VIENNA.- Together with Leonardo da Vinci and Michelangelo, Raphael completes the triumvirate of Italian Renaissance artists. Moreover, the world-famous drawings of this prematurely deceased master (1483–1520) make him one of art history’s great draftsmen. The Albertina Museum is now paying tribute to Raphael with a major exhibition of 150 paintings and drawings.

Starting from the Albertina Museum’s own significant holdings and rounded out by the most beautiful and important drawings from prominent museums such as the Uffizi, the Royal Collection of the British Royal Family, the British Museum, the Louvre, the Vatican Museums, and the Ashmolean Museum, this monographic presentation places Raphael’s thinking and conceptual process front and center: featured works range from initial spontaneous artist’s impressions to virtuosic detail studies, compositional studies, and the completed paintings themselves.

Harmony and Ideal
As a painter who worked in Umbria, Florence, and Rome and could count princes and popes among his patrons, Raphael was a true universal genius of the High Renaissance who constantly sought to strike a balance between naturalist imitation and idealization. This exhibition shows around 130 drawings and 18 paintings that amount to a representative survey encompassing all of the artist’s important projects: from his early Umbrian period (up to 1504) to his years in Florence (1504–1508) and on to his time in Rome (1508/1509–1520), during which he dealt closely with antiquity, the impressive selection covers Raphael’s entire artistic career.

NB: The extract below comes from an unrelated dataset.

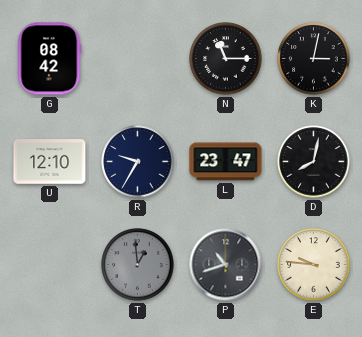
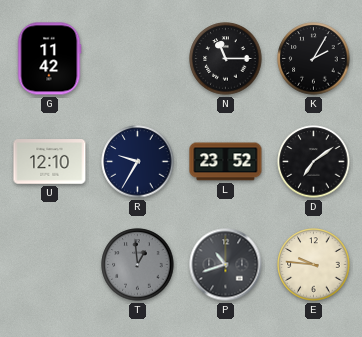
G: 08:42 -> 11:42
K: 3:02 -> 2:05
L: 23:47 -> 23:52
D: 8:02 -> 7:09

In a way that is truly universal, Raphael expresses the quintessentially human aspects of his figures: their character, their nature, their feelings, and the motivating forces behind their actions. Even if he does observe them with great accuracy, he also idealizes them and lends them universal meaning. Through their actions, his figures enter a web of relationships in which contradictions and tensions are clarified, reconciled, and joined together in a wonderful compositional unity.

Raphael is a master of beauty and of harmony, and his works are filled with an auspicious message that remains just as pertinent today as it was at the time. More than either Leonardo or Michelangelo, Raphael comes to terms with the art of his contemporaries and predecessors, adopts it, adapts it, and ultimately arrives at solutions that are entirely his own.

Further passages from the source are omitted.